With the studied grace that typifies her intrinsic style, celebrated Bharatnatyam dancer and Padma Shri awardee Geeta Chandran presented her latest composition Dooti Vilasam at the Chinmaya Auditorium recently.
The solo one-hour show was an expanded poem in dance celebrating human relationships --- how a tender friendship between two girls who have grown up together, with a multitude of shared happy, sad and otherwise memorable experiences, is shattered with misgivings. In Dooti Vilasam, Geeta reconstructed the traditional margam of Bharatanatyam to emerge with a format that is fresh and fragrant, pleasing the audience with her mastery over the art at the same time.
Inspired by a wide canvas of creative writing on the theme of friendship that spans from Aristotle to Rumi and Charles Lamb, Dooti Vilasam is conceptualised in three sections: ‘Just the other day’, ‘The Plea’ and ‘Shattered Glass’. ‘Just the other day’ traces the tender beginnings of a fragile friendship that has withstood the wrath of time. The friends grow up into the second section ‘The Plea’ where desires have arisen; unable to bear the torment of her friend in love, the other sakhi ventures to the hero to advocate her friend’s case. In ‘Shattered glass,’ this friendship has been trespassed by doubts of the other’s integrity and recriminations take over. Geeta presents the refracted emotions.
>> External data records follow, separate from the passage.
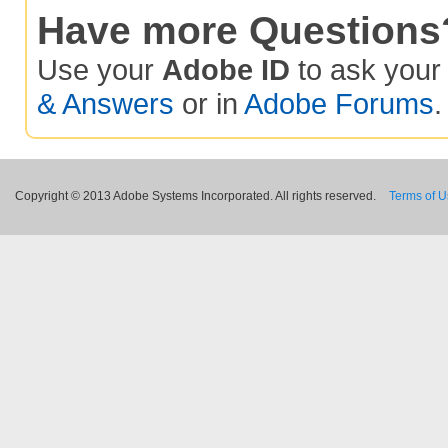
Have more Questions
Use your
Adobe ID
to ask you
& Answers
or in
Adobe Forums
.
Copyright © 2013 Adobe Systems Incorporated. All rights reserved.
Terms of 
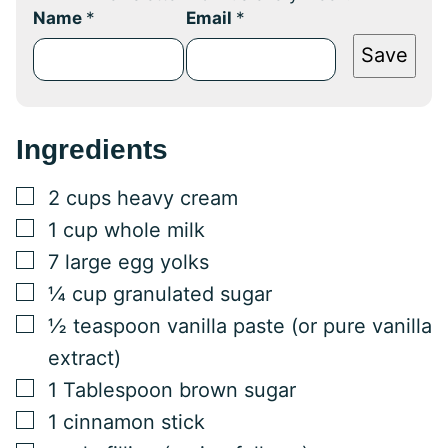
Name
*
Email
*
Save
Ingredients
▢
2
cups
heavy cream
▢
1
cup
whole milk
▢
7
large
egg yolks
▢
¼
cup
granulated sugar
▢
½
teaspoon
vanilla paste (or pure vanilla
extract)
▢
1
Tablespoon
brown sugar
▢
1
cinnamon stick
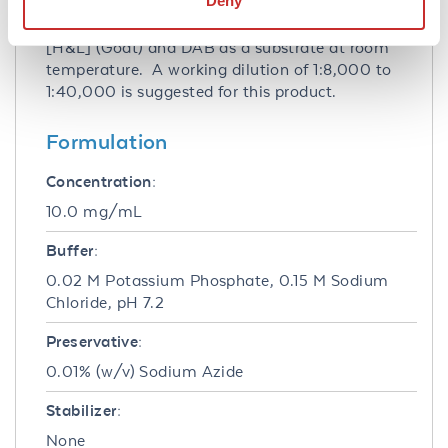
Deny
Spleen] by immunoblot using Peroxidase
conjugated Affinity Purified anti-Rabbit IgG
[H&L] (Goat) and DAB as a substrate at room
temperature. A working dilution of 1:8,000 to
1:40,000 is suggested for this product.
Formulation
Concentration:
10.0 mg/mL
Buffer:
0.02 M Potassium Phosphate, 0.15 M Sodium
Chloride, pH 7.2
Preservative:
0.01% (w/v) Sodium Azide
Stabilizer:
None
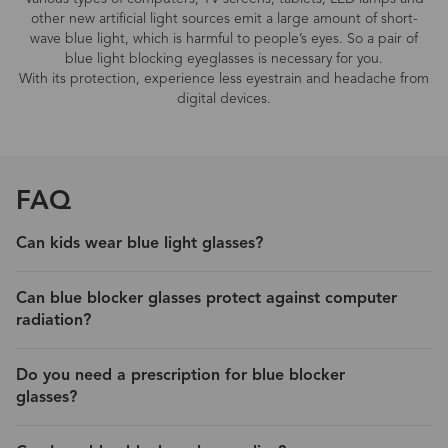
other new artificial light sources emit a large amount of short-
wave blue light, which is harmful to people’s eyes. So a pair of
blue light blocking eyeglasses is necessary for you.
With its protection, experience less eyestrain and headache from
digital devices.
FAQ
Can kids wear blue light glasses?
Can blue blocker glasses protect against computer
radiation?
Do you need a prescription for blue blocker
glasses?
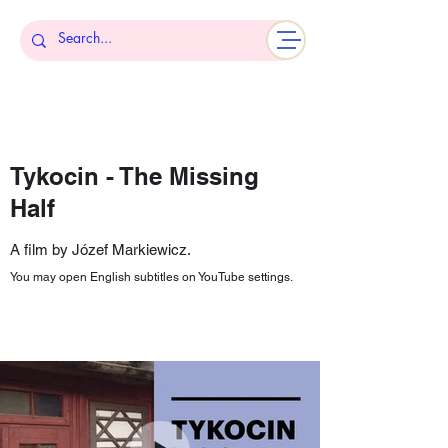
Tykocin - The Missing
Half
A film by Józef Markiewicz.
You may open English subtitles on YouTube settings.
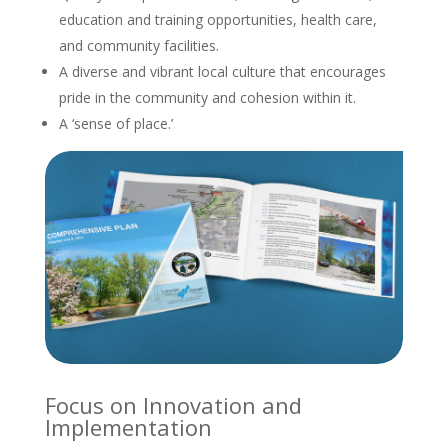
education and training opportunities, health care,
and community facilities.
A diverse and vibrant local culture that encourages
pride in the community and cohesion within it.
A ‘sense of place.’
Focus on Innovation and
Implementation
Geeta Chandran’s performance presented her awesome talent in both tala (rhythm) and bhava (expressional) aspects of Bharatanatyam. The structure takes from Alarippu, Jatiswaram, Varnam, Padam and Tillana. Only it is not sequenced separately, but rather flows seamlessly into the larger gush of the theme that the performance seeks to engage viewers with.
Clearly, in choreographing Dooti Vilasam, Geeta Chandran envisioned revitalising the traditional margam of Bharatanatyam that is often cast aside as repetitive or even tiresome. Here tradition is given a charming twist, making it fresh and appealing.
Geeta Chandran says that in the crafting of Dooti…, she has synthesised the knowledge she received from a galaxy of eminent gurus to imprint Bharatanatyam with her personal vision of the dance. She skilfully weaves abstract notions of joy, beauty, values, aspirations, mythand spirituality. Evidently, this is a piece for posterity.